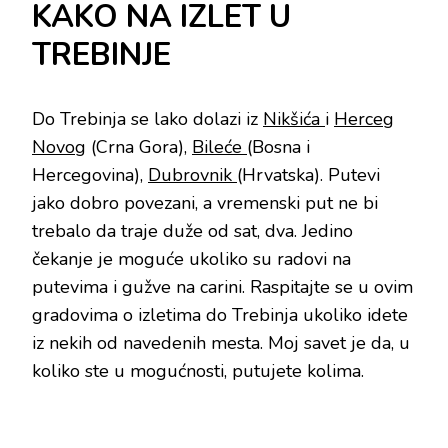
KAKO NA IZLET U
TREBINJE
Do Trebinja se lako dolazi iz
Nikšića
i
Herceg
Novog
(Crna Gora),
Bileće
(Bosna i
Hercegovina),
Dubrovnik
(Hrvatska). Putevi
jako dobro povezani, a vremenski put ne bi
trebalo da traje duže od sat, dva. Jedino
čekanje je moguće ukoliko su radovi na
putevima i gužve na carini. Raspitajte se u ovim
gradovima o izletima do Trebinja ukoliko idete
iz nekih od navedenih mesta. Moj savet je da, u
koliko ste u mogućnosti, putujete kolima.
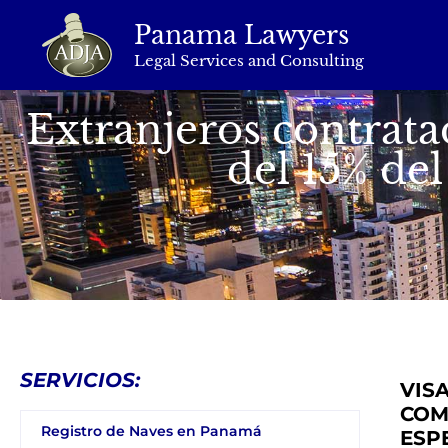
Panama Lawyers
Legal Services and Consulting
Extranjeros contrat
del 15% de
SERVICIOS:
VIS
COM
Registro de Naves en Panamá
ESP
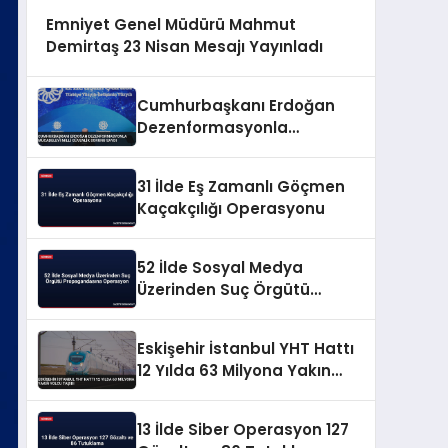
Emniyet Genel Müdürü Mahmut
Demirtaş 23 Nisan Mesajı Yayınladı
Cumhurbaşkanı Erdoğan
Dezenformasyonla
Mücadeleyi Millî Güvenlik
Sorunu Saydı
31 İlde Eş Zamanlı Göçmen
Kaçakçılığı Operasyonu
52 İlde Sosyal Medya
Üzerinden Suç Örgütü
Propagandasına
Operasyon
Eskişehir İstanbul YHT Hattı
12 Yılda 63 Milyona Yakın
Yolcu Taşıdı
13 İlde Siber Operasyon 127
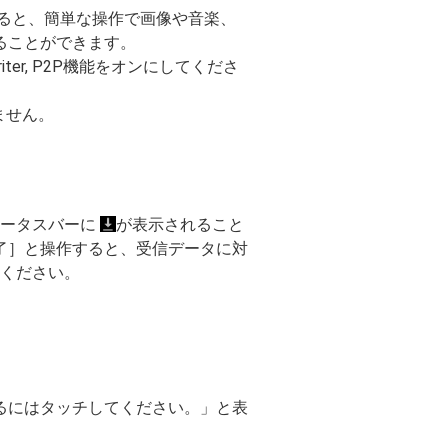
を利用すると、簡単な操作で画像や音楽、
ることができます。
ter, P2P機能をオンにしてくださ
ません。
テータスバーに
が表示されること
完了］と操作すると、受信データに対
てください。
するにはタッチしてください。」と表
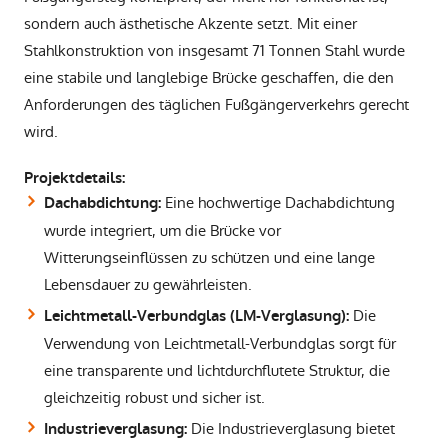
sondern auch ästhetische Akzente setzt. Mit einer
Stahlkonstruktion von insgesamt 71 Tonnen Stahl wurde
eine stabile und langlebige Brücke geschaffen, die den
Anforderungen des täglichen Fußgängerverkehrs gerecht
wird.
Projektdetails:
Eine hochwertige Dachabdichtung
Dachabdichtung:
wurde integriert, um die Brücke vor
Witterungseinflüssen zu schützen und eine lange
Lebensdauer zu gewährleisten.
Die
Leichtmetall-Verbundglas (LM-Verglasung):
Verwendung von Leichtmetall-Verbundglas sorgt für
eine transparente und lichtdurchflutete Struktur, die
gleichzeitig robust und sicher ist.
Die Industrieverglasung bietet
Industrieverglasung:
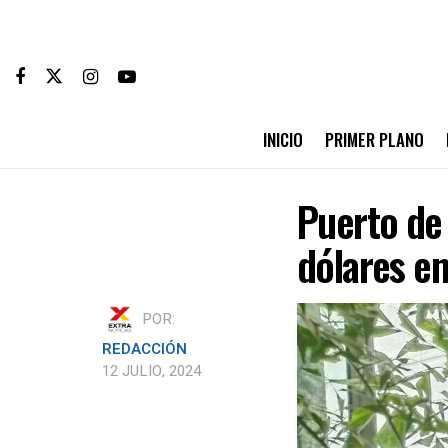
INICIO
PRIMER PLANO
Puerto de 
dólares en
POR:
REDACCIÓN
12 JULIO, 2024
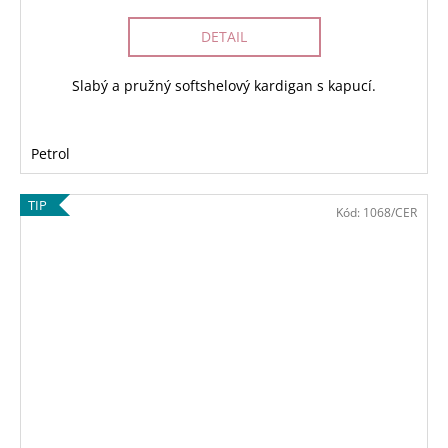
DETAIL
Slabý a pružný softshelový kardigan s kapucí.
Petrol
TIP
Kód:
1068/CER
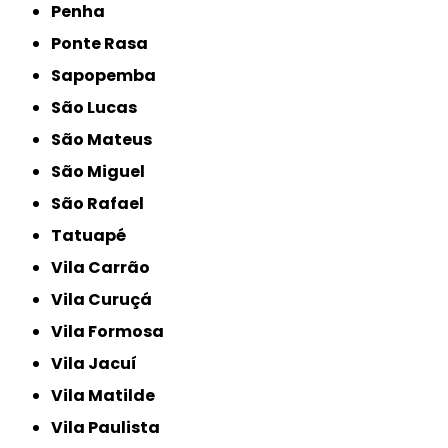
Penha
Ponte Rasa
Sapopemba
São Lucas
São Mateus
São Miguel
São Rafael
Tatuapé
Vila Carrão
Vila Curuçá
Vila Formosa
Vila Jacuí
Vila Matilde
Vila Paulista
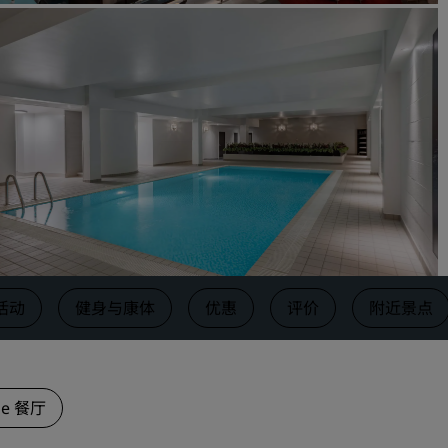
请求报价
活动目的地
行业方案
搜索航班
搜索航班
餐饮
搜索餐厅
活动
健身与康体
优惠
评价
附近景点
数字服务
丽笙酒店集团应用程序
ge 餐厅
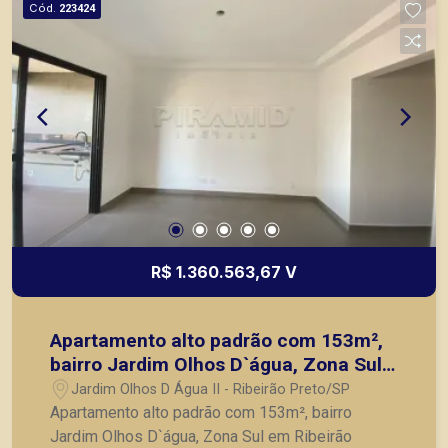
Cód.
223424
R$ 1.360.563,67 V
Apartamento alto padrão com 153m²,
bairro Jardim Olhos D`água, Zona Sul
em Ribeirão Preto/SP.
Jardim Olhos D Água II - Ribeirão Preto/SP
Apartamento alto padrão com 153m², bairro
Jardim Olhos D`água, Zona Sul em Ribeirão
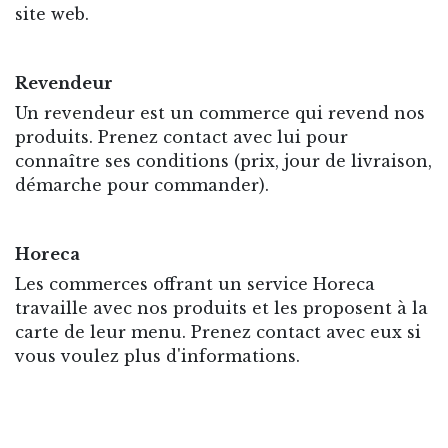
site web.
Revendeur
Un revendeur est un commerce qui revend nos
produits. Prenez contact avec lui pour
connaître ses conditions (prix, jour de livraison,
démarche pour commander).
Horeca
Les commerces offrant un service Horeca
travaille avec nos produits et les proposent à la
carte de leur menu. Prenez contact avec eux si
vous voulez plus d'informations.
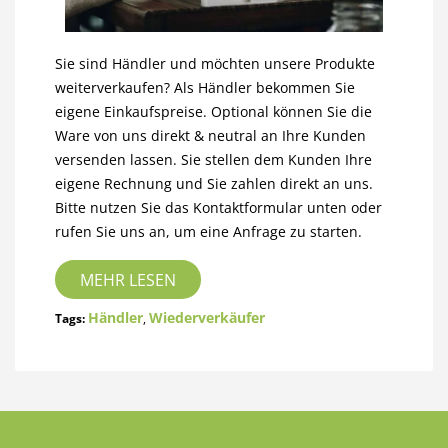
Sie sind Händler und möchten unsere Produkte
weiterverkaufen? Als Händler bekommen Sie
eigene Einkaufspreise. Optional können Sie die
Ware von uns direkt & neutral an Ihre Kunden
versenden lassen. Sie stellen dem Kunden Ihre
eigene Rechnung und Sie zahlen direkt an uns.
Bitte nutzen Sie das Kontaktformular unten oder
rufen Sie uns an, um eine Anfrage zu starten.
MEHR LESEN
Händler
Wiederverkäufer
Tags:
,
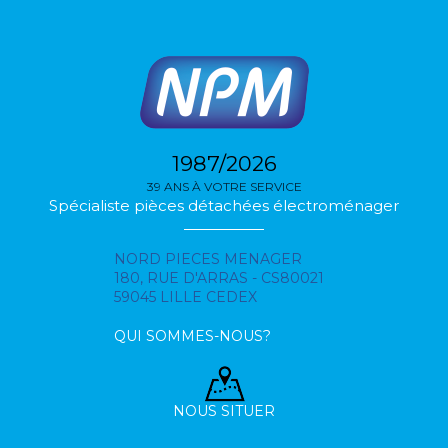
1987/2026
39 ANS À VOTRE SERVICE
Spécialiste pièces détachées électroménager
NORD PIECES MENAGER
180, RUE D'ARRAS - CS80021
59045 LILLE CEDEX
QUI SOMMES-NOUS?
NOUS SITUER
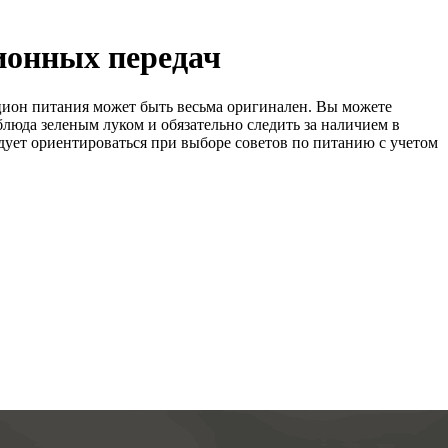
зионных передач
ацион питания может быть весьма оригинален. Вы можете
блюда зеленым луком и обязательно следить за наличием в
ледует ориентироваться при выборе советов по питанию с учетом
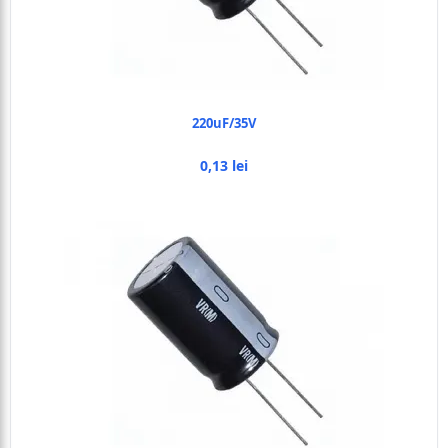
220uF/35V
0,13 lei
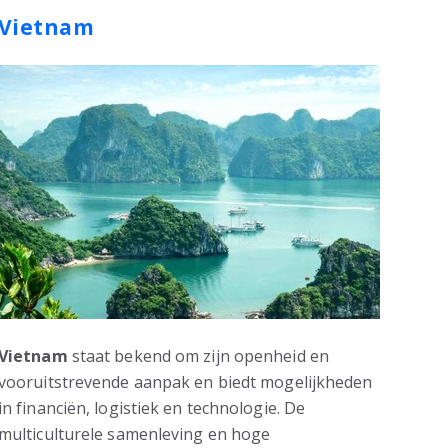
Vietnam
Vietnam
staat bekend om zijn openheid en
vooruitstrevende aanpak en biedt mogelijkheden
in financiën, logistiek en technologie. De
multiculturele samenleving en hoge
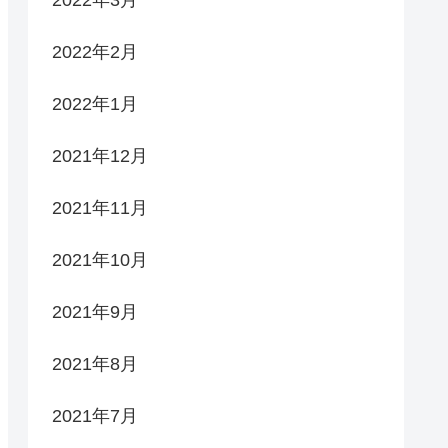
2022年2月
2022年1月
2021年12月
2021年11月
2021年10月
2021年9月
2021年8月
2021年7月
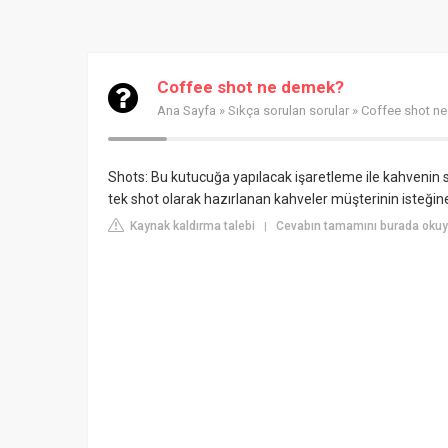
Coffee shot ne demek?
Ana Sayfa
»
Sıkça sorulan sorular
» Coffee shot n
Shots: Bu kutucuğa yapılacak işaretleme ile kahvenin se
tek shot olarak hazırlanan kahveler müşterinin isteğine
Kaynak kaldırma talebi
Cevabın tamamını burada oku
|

· · ·

• _What the exercise asks_:
Pictures are to be left out; the records above must be repeated word for word.

• _Exercise solution_:
KAKO NA IZLET U
TREBINJE
Do Trebinja se lako dolazi iz
Nikšića
i
Herceg
Novog
(Crna Gora),
Bileće
(Bosna i
Hercegovina),
Dubrovnik
(Hrvatska). Putevi
jako dobro povezani, a vremenski put ne bi
trebalo da traje duže od sat, dva. Jedino
čekanje je moguće ukoliko su radovi na
putevima i gužve na carini. Raspitajte se u ovim
gradovima o izletima do Trebinja ukoliko idete
iz nekih od navedenih mesta. Moj savet je da, u
koliko ste u mogućnosti, putujete kolima.
Panama Lawyers
Legal Services and Consulting
Extranjeros contrat
del 15% de
SERVICIOS:
VIS
COM
Registro de Naves en Panamá
ESP
Emniyet Genel Müdürü Mahmut
Demirtaş 23 Nisan Mesajı Yayınladı
Cumhurbaşkanı Erdoğan
Dezenformasyonla
Mücadeleyi Millî Güvenlik
Sorunu Saydı
31 İlde Eş Zamanlı Göçmen
Kaçakçılığı Operasyonu
52 İlde Sosyal Medya
Üzerinden Suç Örgütü
Propagandasına
Operasyon
Eskişehir İstanbul YHT Hattı
12 Yılda 63 Milyona Yakın
Yolcu Taşıdı
13 İlde Siber Operasyon 127
を利用すると、簡単な操作で画像や音楽、
ることができます。
ter, P2P機能をオンにしてくださ
ません。
テータスバーに
が表示されること
完了］と操作すると、受信データに対
てください。
するにはタッチしてください。」と表
sondern auch ästhetische Akzente setzt. Mit einer
Stahlkonstruktion von insgesamt 71 Tonnen Stahl wurde
eine stabile und langlebige Brücke geschaffen, die den
Anforderungen des täglichen Fußgängerverkehrs gerecht
wird.
Projektdetails:
Eine hochwertige Dachabdichtung
Dachabdichtung:
wurde integriert, um die Brücke vor
Witterungseinflüssen zu schützen und eine lange
Lebensdauer zu gewährleisten.
Die
Leichtmetall-Verbundglas (LM-Verglasung):
Verwendung von Leichtmetall-Verbundglas sorgt für
eine transparente und lichtdurchflutete Struktur, die
gleichzeitig robust und sicher ist.
Die Industrieverglasung bietet
Industrieverglasung:
INICIO
PRIMER PLANO
Puerto de 
dólares en
POR:
REDACCIÓN
12 JULIO, 2024
DETAIL
Slabý a pružný softshelový kardigan s kapucí.
Petrol
TIP
Kód:
1068/CER
Penha
Ponte Rasa
Sapopemba
São Lucas
São Mateus
São Miguel
São Rafael
Tatuapé
Vila Carrão
Vila Curuçá
Vila Formosa
Vila Jacuí
Vila Matilde
Vila Paulista
请求报价
活动目的地
行业方案
搜索航班
搜索航班
餐饮
搜索餐厅
活动
健身与康体
优惠
评价
附近景点
数字服务
丽笙酒店集团应用程序
ge 餐厅
Cód.
223424
R$ 1.360.563,67 V
Apartamento alto padrão com 153m²,
bairro Jardim Olhos D`água, Zona Sul
em Ribeirão Preto/SP.
Jardim Olhos D Água II - Ribeirão Preto/SP
Apartamento alto padrão com 153m², bairro
Jardim Olhos D`água, Zona Sul em Ribeirão
site web.
Revendeur
Un revendeur est un commerce qui revend nos
produits. Prenez contact avec lui pour
connaître ses conditions (prix, jour de livraison,
démarche pour commander).
Horeca
Les commerces offrant un service Horeca
travaille avec nos produits et les proposent à la
carte de leur menu. Prenez contact avec eux si
vous voulez plus d'informations.
Sie sind Händler und möchten unsere Produkte
weiterverkaufen? Als Händler bekommen Sie
eigene Einkaufspreise. Optional können Sie die
Ware von uns direkt & neutral an Ihre Kunden
versenden lassen. Sie stellen dem Kunden Ihre
eigene Rechnung und Sie zahlen direkt an uns.
Bitte nutzen Sie das Kontaktformular unten oder
rufen Sie uns an, um eine Anfrage zu starten.
MEHR LESEN
Händler
Wiederverkäufer
Tags:
,
1987/2026
39 ANS À VOTRE SERVICE
Spécialiste pièces détachées électroménager
NORD PIECES MENAGER
180, RUE D'ARRAS - CS80021
59045 LILLE CEDEX
QUI SOMMES-NOUS?
NOUS SITUER
зионных передач
ацион питания может быть весьма оригинален. Вы можете
блюда зеленым луком и обязательно следить за наличием в
ледует ориентироваться при выборе советов по питанию с учетом
220uF/35V
0,13 lei
Vietnam
Vietnam
staat bekend om zijn openheid en
vooruitstrevende aanpak en biedt mogelijkheden
in financiën, logistiek en technologie. De
multiculturele samenleving en hoge
2022年2月
2022年1月
2021年12月
2021年11月
2021年10月
2021年9月
2021年8月
2021年7月
Coffee shot ne demek?
Ana Sayfa
»
Sıkça sorulan sorular
» Coffee shot n
Shots: Bu kutucuğa yapılacak işaretleme ile kahvenin se
tek shot olarak hazırlanan kahveler müşterinin isteğine
Kaynak kaldırma talebi
Cevabın tamamını burada oku
|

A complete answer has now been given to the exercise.